While there are some progressive steps being taken, psychiatric hospitals are still being used to detain intellectually disabled or autistic people. Given their psychiatric approach, many campaigners said residents often end up being prescribed anti-psychotic drugs to control their behaviour.
OFFICIAL FIGURES SHOW there are around 470 intellectually disabled people inappropriately detained in psychiatric hospitals. While the numbers have fallen dramatically in recent years, The Irish Times has established that the practice of admitting intellectually disabled people to these settings continues, despite Government pledges to end it.
"There is nowhere else for them to go," says the mother of an intellectually disabled daughter admitted to a psychiatric hospital this year, who wishes to remain anonymous. "They don't have the specialised facilities they need and this is all we have."
The Government says all inappropriately detained people will be moved to more therapeutic settings by the end of next year. However, at the current rate of progress, it could take anything up to a decade to achieve this, say campaigners.
Colm O'Carolan, meanwhile, talks regularly about moving to a jurisdiction where things are done differently. Leafing through the High Court ruling, he grows angry at what he sees as the indifference of authorities to his son's needs.

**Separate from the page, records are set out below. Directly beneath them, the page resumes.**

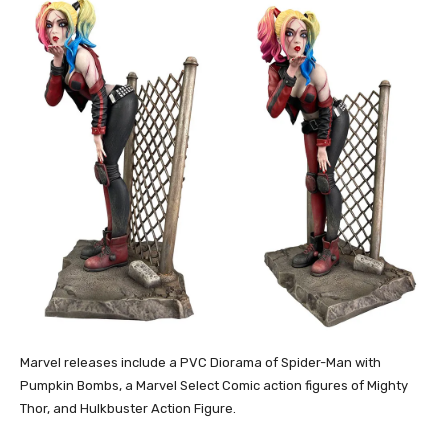
Marvel releases include a PVC Diorama of Spider-Man with
Pumpkin Bombs, a Marvel Select Comic action figures of Mighty
Thor, and Hulkbuster Action Figure.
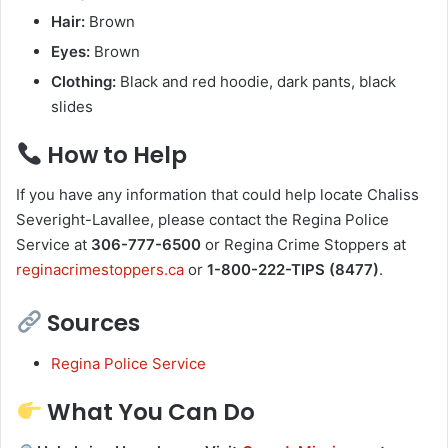
Hair:
Brown
Eyes:
Brown
Clothing:
Black and red hoodie, dark pants, black
slides
How to Help
If you have any information that could help locate Chaliss
Severight-Lavallee, please contact the Regina Police
Service at
306-777-6500
or Regina Crime Stoppers at
reginacrimestoppers.ca
or
1-800-222-TIPS (8477)
.
Sources
Regina Police Service
What You Can Do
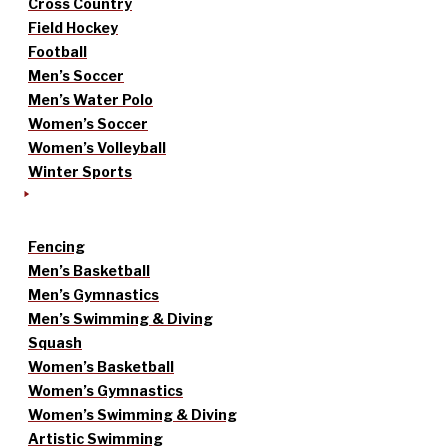
Cross Country
Field Hockey
Football
Men’s Soccer
Men’s Water Polo
Women’s Soccer
Women’s Volleyball
Winter Sports
Fencing
Men’s Basketball
Men’s Gymnastics
Men’s Swimming & Diving
Squash
Women’s Basketball
Women’s Gymnastics
Women’s Swimming & Diving
Artistic Swimming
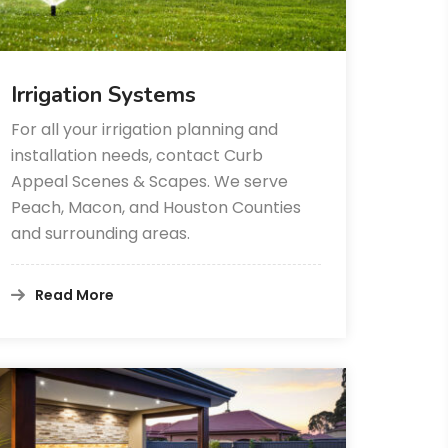
Irrigation Systems
For all your irrigation planning and
installation needs, contact Curb
Appeal Scenes & Scapes. We serve
Peach, Macon, and Houston Counties
and surrounding areas.
Read More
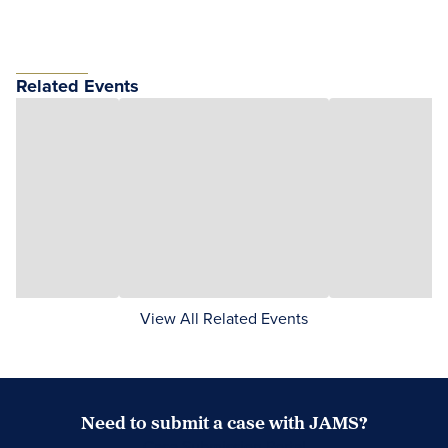
Related Events
View All Related Events
Need to submit a case with JAMS?
Case Submission Portal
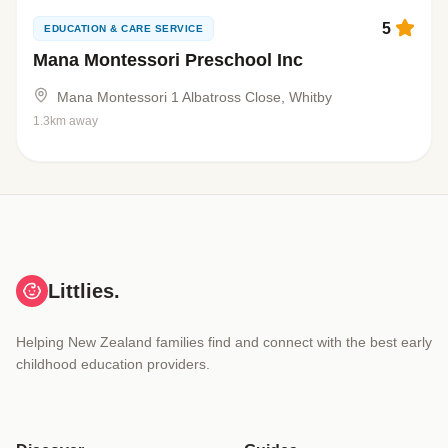
5
EDUCATION & CARE SERVICE
Mana Montessori Preschool Inc
Mana Montessori 1 Albatross Close, Whitby
1.3km away
Littlies.
Helping New Zealand families find and connect with the best early
childhood education providers.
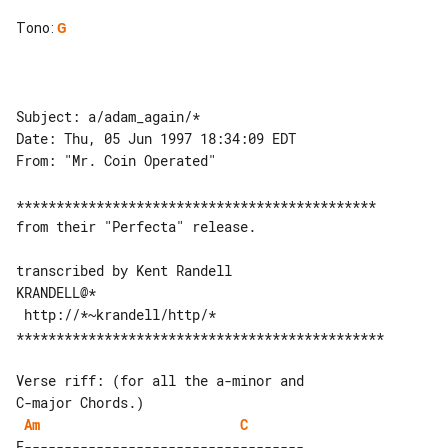
Tono
:
G
Subject: a/adam_again/*

Date: Thu, 05 Jun 1997 18:34:09 EDT

From: "Mr. Coin Operated"

*********************************************

from their "Perfecta" release.

transcribed by Kent Randell

KRANDELL@*

 http://*~krandell/http/*

**********************************************

Verse riff: (for all the a-minor and 

Am
C
E-----------------------------------
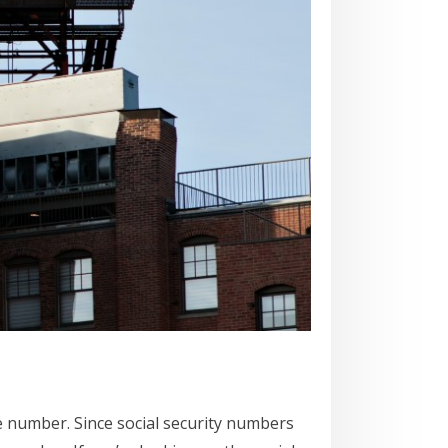
se number. Since social security numbers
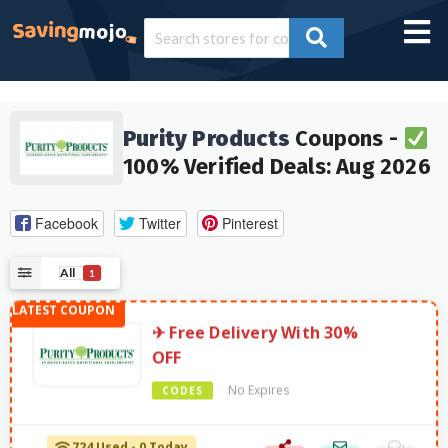
Purity Products
Coupons -
100% Verified Deals: Aug 2026
Facebook
Twitter
Pinterest
All
1
✈ Free Delivery With 30%
OFF
No Expires
CODES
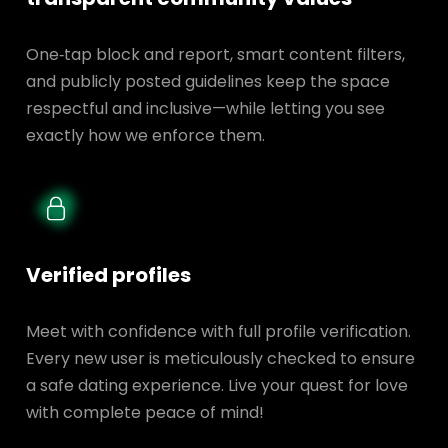
One‑tap block and report, smart content filters,
and publicly posted guidelines keep the space
respectful and inclusive—while letting you see
exactly how we enforce them.
Verified profiles
Meet with confidence with full profile verification.
Every new user is meticulously checked to ensure
a safe dating experience. Live your quest for love
with complete peace of mind!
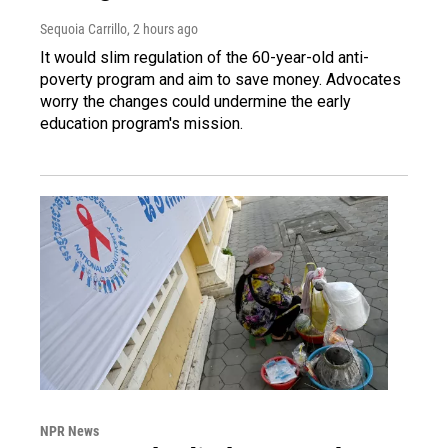
Sequoia Carrillo
, 2 hours ago
It would slim regulation of the 60-year-old anti-
poverty program and aim to save money. Advocates
worry the changes could undermine the early
education program's mission.
NPR News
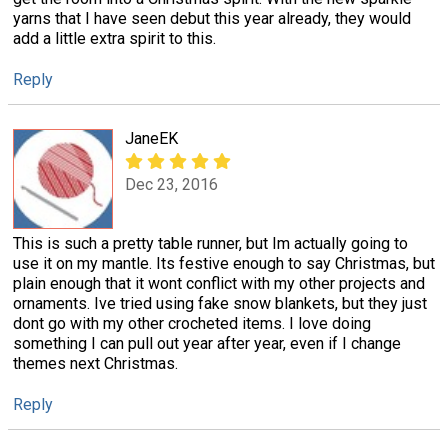
yarns that I have seen debut this year already, they would
add a little extra spirit to this.
Reply
JaneEK
Dec 23, 2016
This is such a pretty table runner, but Im actually going to
use it on my mantle. Its festive enough to say Christmas, but
plain enough that it wont conflict with my other projects and
ornaments. Ive tried using fake snow blankets, but they just
dont go with my other crocheted items. I love doing
something I can pull out year after year, even if I change
themes next Christmas.
Reply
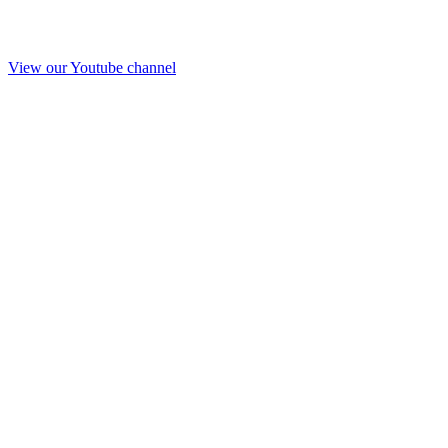
View our Youtube channel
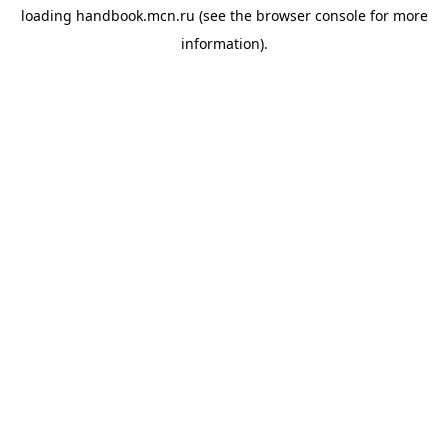
loading
handbook.mcn.ru
(see the
browser console
for more
information).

"He's approaching 15, he only has three years left before he reaches 18, when the State has no obligation to provide anything for him," he says . "The ruling talks about all parties putting the past behind them and letting Lewis reach his full potential. We've had experts from England, Scotland and Wales to the house who say they are shocked at the state of Lewis and the lack of intervention.
"We just want what's normal by international standards, nothing else," he adds. "This is about allowing him to improve and fulfil his potential."